DESCRIPTION (provided by applicant): This application focuses on a globular protein of central medical importance - human proinsulin - and investigates sequence determinants of its foldability. Proper folding of proinsulin is fundamental to the function of the pancreatic beta cell and maintenance of metabolic homeostasis in vertebrates. Little is known about the baseline structure of proinsulin due to long-standing difficulties in obtaining crystals and the intractability of its NMR spectrum due to aggregation. In Aims 1 and 2 we will overcome these limitations through heteronuclear NMR studies of an engineered monomer. We seek to compare the structure of the insulin moiety to that of insulin itself and to evaluate the extent of local order in the connecting peptide. Aim 3 investigates sequence determinants of foldability in the endoplasmic reticulum of mammalian secretory cell lines. These cell-biological studies will test the hypothesis that residues in a specific folding nucleus are required for proper folding independently of effects of mutations on the stability or receptor-binding affinity of the folded protein. We hypothesize that "folding mutations" will be found that block kinetic accessibility to the ground state. Aim 4 builds on these results to test whether putative in vivo folding mutations indeed impair oxidative folding of proinsulin in vitro. Because structural studies of nonfolding variants might be infeasible using biosynthetic material, we propose to employ total chemical synthesis to prepare the corresponding mutant insulins for functional, thermodynamic, and structural studies. Structures of "unfoldable" variants are sought in Aim 5. Can specific side chains in a protein serve as "kinetic guides" during folding - but be dispensible for the fuction of the protein once folded? Classical folding-pathway mutations have been identified in the trimeric tail-spike protein of phage P22. The proposed studies will test whether this paradigm generalizes to a monomeric folding reaction of central pharmaceutical and physiological importance. Of overarching interest would be the crystal structure of an "unfoldable" protein. Our results promise to have implications for the evolution of insulin-like sequences and the possible misfolding of human proinsulin in type II diabetes mellitus.

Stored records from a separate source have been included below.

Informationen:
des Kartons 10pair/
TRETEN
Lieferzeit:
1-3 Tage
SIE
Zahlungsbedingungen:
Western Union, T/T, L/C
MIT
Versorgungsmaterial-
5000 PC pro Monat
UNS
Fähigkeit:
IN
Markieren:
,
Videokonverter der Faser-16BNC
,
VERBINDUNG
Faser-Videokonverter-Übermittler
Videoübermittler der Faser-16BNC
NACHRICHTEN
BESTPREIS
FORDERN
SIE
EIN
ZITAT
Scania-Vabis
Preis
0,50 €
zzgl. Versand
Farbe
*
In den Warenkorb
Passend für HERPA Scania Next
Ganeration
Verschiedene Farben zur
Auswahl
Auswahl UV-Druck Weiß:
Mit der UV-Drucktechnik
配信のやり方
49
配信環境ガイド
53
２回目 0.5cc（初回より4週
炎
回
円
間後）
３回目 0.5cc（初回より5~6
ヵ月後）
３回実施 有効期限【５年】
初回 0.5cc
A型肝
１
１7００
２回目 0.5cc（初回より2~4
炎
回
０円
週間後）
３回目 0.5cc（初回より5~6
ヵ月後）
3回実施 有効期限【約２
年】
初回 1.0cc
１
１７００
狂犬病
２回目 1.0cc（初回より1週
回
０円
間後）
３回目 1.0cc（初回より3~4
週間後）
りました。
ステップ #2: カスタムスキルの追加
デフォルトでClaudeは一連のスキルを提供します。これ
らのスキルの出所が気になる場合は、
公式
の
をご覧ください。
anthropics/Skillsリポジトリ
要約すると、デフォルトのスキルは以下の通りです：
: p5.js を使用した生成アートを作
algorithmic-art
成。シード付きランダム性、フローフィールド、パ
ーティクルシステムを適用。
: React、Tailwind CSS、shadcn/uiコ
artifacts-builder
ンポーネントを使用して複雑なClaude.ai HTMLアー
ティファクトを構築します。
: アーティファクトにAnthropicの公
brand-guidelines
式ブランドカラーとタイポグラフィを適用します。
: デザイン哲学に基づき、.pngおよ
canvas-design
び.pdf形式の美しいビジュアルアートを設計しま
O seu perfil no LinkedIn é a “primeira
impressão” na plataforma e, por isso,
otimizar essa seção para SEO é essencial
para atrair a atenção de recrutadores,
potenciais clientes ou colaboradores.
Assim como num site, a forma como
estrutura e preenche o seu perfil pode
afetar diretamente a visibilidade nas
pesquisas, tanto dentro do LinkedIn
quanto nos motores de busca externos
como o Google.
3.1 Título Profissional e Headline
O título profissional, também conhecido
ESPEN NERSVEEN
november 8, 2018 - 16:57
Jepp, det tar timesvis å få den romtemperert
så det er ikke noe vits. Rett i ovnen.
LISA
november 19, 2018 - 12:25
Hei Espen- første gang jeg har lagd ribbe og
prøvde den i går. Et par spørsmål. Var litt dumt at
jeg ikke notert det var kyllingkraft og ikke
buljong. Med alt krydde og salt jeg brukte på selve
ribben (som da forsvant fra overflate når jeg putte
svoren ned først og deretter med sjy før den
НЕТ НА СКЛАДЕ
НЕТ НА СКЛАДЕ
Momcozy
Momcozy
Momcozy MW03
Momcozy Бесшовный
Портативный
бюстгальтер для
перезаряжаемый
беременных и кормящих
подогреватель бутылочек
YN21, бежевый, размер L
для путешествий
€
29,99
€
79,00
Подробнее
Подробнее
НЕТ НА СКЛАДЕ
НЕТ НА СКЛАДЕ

描述（由申请人提供）：本申请关注具有重要医学意义的球状蛋白-人胰岛素原-并研究其折叠性的序列决定因素。胰岛素原的正确折叠对于胰腺β细胞的功能和维持脊椎动物的代谢稳态是至关重要的。 由于长期难以获得晶体以及由于聚集导致的NMR谱的棘手性，对胰岛素原的基线结构知之甚少。在目标1和2中，我们将通过工程单体的杂环NMR研究来克服这些限制。我们试图将胰岛素部分的结构与胰岛素本身的结构进行比较，并评估连接肽中的局部顺序的程度。目的3研究哺乳动物分泌细胞系内质网折叠性的序列决定因素。这些细胞生物学研究将检验这样的假设，即特定折叠核中的残基是正确折叠所必需的，而与突变对折叠蛋白的稳定性或受体结合亲和力的影响无关。我们假设，“折叠突变”将被发现，块动力学可访问的基态。目的4建立在这些结果的基础上，以测试是否推定的体内折叠突变确实会损害体外胰岛素原的氧化折叠。由于非折叠变体的结构研究可能是不可行的，使用生物合成材料，我们建议采用全化学合成制备相应的突变胰岛素的功能，热力学和结构研究。目标5寻求“可展开”变体的结构。 蛋白质中的特定侧链在折叠过程中是否可以作为“动力学向导”--但一旦折叠，蛋白质的功能就可以不需要了？在噬菌体P22的三聚体尾刺蛋白中已经鉴定出经典的折叠途径突变。拟议的研究将测试这种模式是否推广到中央药学和生理重要性的单体折叠反应。最令人感兴趣的是“不可折叠”蛋白质的晶体结构。我们的研究结果有望对胰岛素样序列的演变和II型糖尿病中人胰岛素原可能的错误折叠产生影响。